Microsoft's original WizardLM team: code big model WarriorCoder, performance new SOTA

AI News7mos agorelease AI Sharing Circle

14.2K 00

Paper Title: WarriorCoder: Learning from Expert Battles to Augment Code Large Language Models
Link to paper: https://arxiv.org/pdf/2412.17395

01 Background

In recent years, Large Language Models (LLMs) have shown impressive performance on code-related tasks, with a variety of code macromodels emerging. These success stories show that pre-training on large-scale code data can significantly improve the core programming capabilities of the models. In addition to pre-training, some methods of post-training LLMs on instruction data have also led to significant improvements in the models' understanding of instructions and quality of answers.
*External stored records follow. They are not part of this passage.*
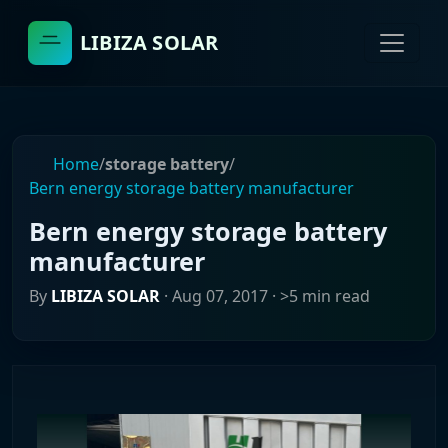
LIBIZA SOLAR
Home
/
storage battery
/
Bern energy storage battery manufacturer
Bern energy storage battery
manufacturer
By
LIBIZA SOLAR
·
Aug 07, 2017
· >5 min read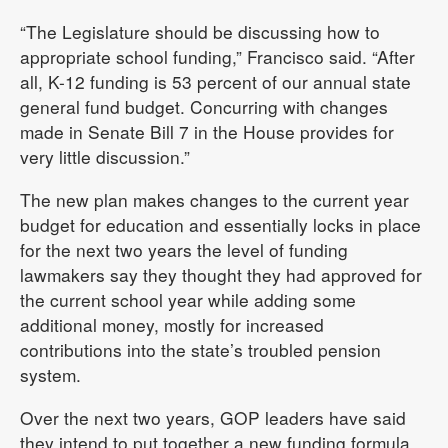
“The Legislature should be discussing how to
appropriate school funding,” Francisco said. “After
all, K-12 funding is 53 percent of our annual state
general fund budget. Concurring with changes
made in Senate Bill 7 in the House provides for
very little discussion.”
The new plan makes changes to the current year
budget for education and essentially locks in place
for the next two years the level of funding
lawmakers say they thought they had approved for
the current school year while adding some
additional money, mostly for increased
contributions into the state’s troubled pension
system.
Over the next two years, GOP leaders have said
they intend to put together a new funding formula.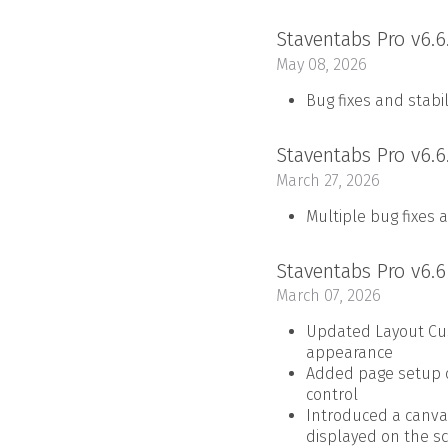
Staventabs Pro v6.6
May 08, 2026
Bug fixes and stab
Staventabs Pro v6.6
March 27, 2026
Multiple bug fixes 
Staventabs Pro v6.
March 07, 2026
Updated Layout Cus
appearance
Added page setup op
control
Introduced a canva
displayed on the s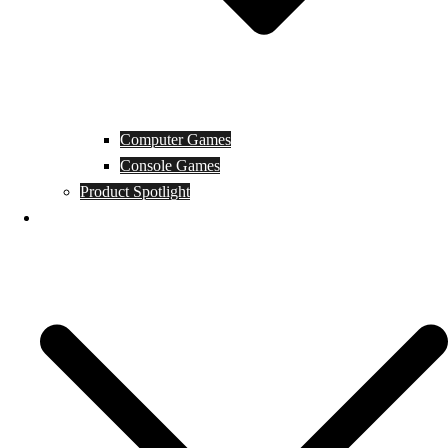
Computer Games
Console Games
Product Spotlight
Guides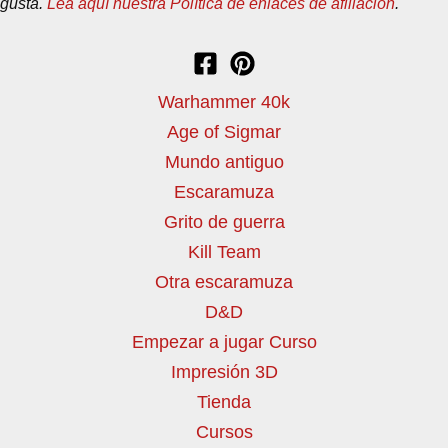
gusta.
Lea aquí nuestra Política de enlaces de afiliación
.
Warhammer 40k
Age of Sigmar
Mundo antiguo
Escaramuza
Grito de guerra
Kill Team
Otra escaramuza
D&D
Empezar a jugar Curso
Impresión 3D
Tienda
Cursos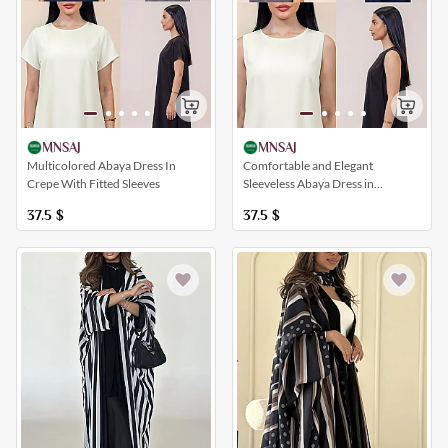
MNSAJ
MNSAJ
Multicolored Abaya Dress In
Comfortable and Elegant
Crepe With Fitted Sleeves
Sleeveless Abaya Dress in
Different Colors
37.5
$
37.5
$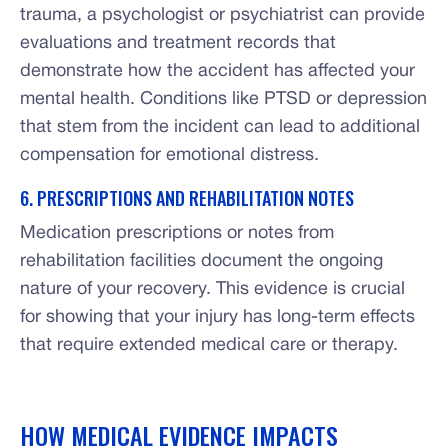
trauma, a psychologist or psychiatrist can provide
evaluations and treatment records that
demonstrate how the accident has affected your
mental health. Conditions like PTSD or depression
that stem from the incident can lead to additional
compensation for emotional distress.
6. PRESCRIPTIONS AND REHABILITATION NOTES
Medication prescriptions or notes from
rehabilitation facilities document the ongoing
nature of your recovery. This evidence is crucial
for showing that your injury has long-term effects
that require extended medical care or therapy.
HOW MEDICAL EVIDENCE IMPACTS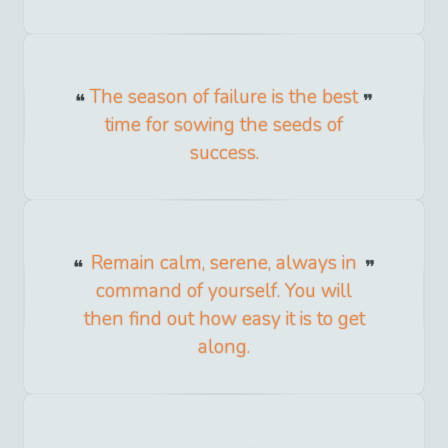
The season of failure is the best
time for sowing the seeds of
success.
Remain calm, serene, always in
command of yourself. You will
then find out how easy it is to get
along.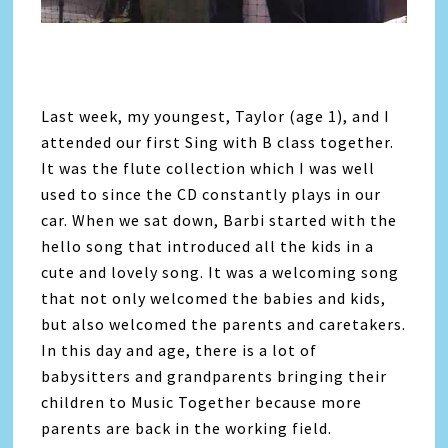
Last week, my youngest, Taylor (age 1), and I
attended our first Sing with B class together.
It was the flute collection which I was well
used to since the CD constantly plays in our
car. When we sat down, Barbi started with the
hello song that introduced all the kids in a
cute and lovely song. It was a welcoming song
that not only welcomed the babies and kids,
but also welcomed the parents and caretakers.
In this day and age, there is a lot of
babysitters and grandparents bringing their
children to Music Together because more
parents are back in the working field.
However, the effectiveness of post-training relies heavily on the availability of high-quality data, but the collection and annotation of data presents considerable challenges.
In order to address the above challenges, some methods have designed various data flywheels to generate instruction data, such as Self-Instruct, Evol-Instruct, etc. These methods can effectively enhance the code generation capability of the model by training on these data. These methods construct instruction data through various data enhancement means, and training on these data can effectively improve the code generation capability of the model. However, as shown in Fig. 1, these methods still rely on extending existing datasets and require calling private LLMs (e.g., GPT-3.5, GPT-4, etc.), making data collection costly. In addition, the limited number of data sources and LLMs used for annotation also limits data diversity and inherits the systematic bias inherent in limited private LLMs. 微软原WizardLM团队：代码大模型WarriorCoder，性能新SOTA Figure 1

This paper presents the WarriorCoder, a new data flywheel training paradigm for code macromodels, where the model integrates the strengths of individual code expert macromodels by learning from expert adversarial approaches. As shown in Fig. 1, individual large models of coding experts are pitted against each other, with attackers challenging opponents in their own domains of expertise, and the target model learning from the winners of these pairs of battles. Unlike previous approaches, which mostly rely on existing open source datasets as seed data to be synthesized and augmented, warriorCoder generates data from 0 to 1 without the need of seed data, and the approach can fuse the strengths of multiple coding expert macromodels instead of just distilling the strengths of individual models. In addition, the method proposed in this paper eliminates the reliance on human involvement and private LLMs in the data collection process, and allows for the collection of high-quality and diverse training data at a very low cost. Experimental results show that warriorCoder not only achieves the current SOTA in code generation tasks, but also achieves excellent results in benchmarks such as code reasoning and libraries using, which can be called code hexagon warrior.

02 Methodology

This paper constructs an arena for code grand models. Here, state-of-the-art code-expert macromodels are pitted against each other, with each model challenging the others using the knowledge it already possesses, while the remaining models act as referees to assess the outcome of the confrontations. The target model then learns from the winners of these confrontations, gradually integrating the strengths of all competitors. In this paper, the competitors (code expert grand models) are considered as a group, and the model is optimized by the relative superiority of answers within the group, which is in line with the GRPO It has a different flavor. 微软原WizardLM团队：代码大模型WarriorCoder，性能新SOTA Figure 2

2.1 Competitors Setting

The competence of the participants determines the final performance of WarriorCoder. Theoretically, the greater diversity and quality of training data obtained from a larger and stronger pool of contestants, the better the performance of the final trained model. In each round of the arena, only one pair of coders is selected as competitors, while the others act as judges. In this paper, we have selected five advanced big models within 75B from the BigCodeBench ranking - Athene-V2-Chat, DeepSeek-Coder-V2-Lite-Instruct, Llama-3.3-70B-Instruct Qwen2.5-72B-Instruct, and QwQ-32B-Preview. It is worth noting that these five big models are all open source big models, and WarriorCoder achieves excellent performance based on the confrontation of these open source big models alone. Of course, WarriorCoder is also able to learn from powerful private macromodels.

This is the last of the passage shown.